» **Exercise**
Pictures aside, please retype the whole listing word for word.

** Given data follows **

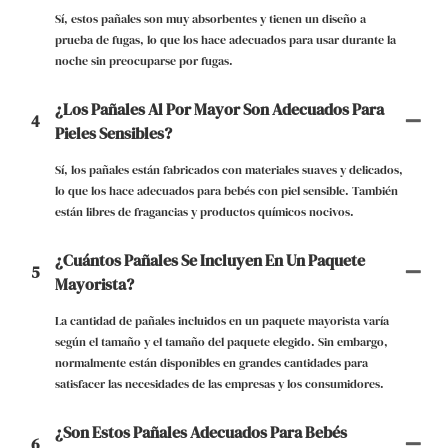
Sí, estos pañales son muy absorbentes y tienen un diseño a
prueba de fugas, lo que los hace adecuados para usar durante la
noche sin preocuparse por fugas.
¿Los Pañales Al Por Mayor Son Adecuados Para
4
Pieles Sensibles?
Sí, los pañales están fabricados con materiales suaves y delicados,
lo que los hace adecuados para bebés con piel sensible. También
están libres de fragancias y productos químicos nocivos.
¿Cuántos Pañales Se Incluyen En Un Paquete
5
Mayorista?
La cantidad de pañales incluidos en un paquete mayorista varía
según el tamaño y el tamaño del paquete elegido. Sin embargo,
normalmente están disponibles en grandes cantidades para
satisfacer las necesidades de las empresas y los consumidores.
¿Son Estos Pañales Adecuados Para Bebés
6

** End of Given data **

» **Final answer**
Sí, estos pañales son muy absorbentes y tienen un diseño a
prueba de fugas, lo que los hace adecuados para usar durante la
noche sin preocuparse por fugas.
¿Los Pañales Al Por Mayor Son Adecuados Para
4
Pieles Sensibles?
Sí, los pañales están fabricados con materiales suaves y delicados,
lo que los hace adecuados para bebés con piel sensible. También
están libres de fragancias y productos químicos nocivos.
¿Cuántos Pañales Se Incluyen En Un Paquete
5
Mayorista?
La cantidad de pañales incluidos en un paquete mayorista varía
según el tamaño y el tamaño del paquete elegido. Sin embargo,
normalmente están disponibles en grandes cantidades para
satisfacer las necesidades de las empresas y los consumidores.
¿Son Estos Pañales Adecuados Para Bebés
6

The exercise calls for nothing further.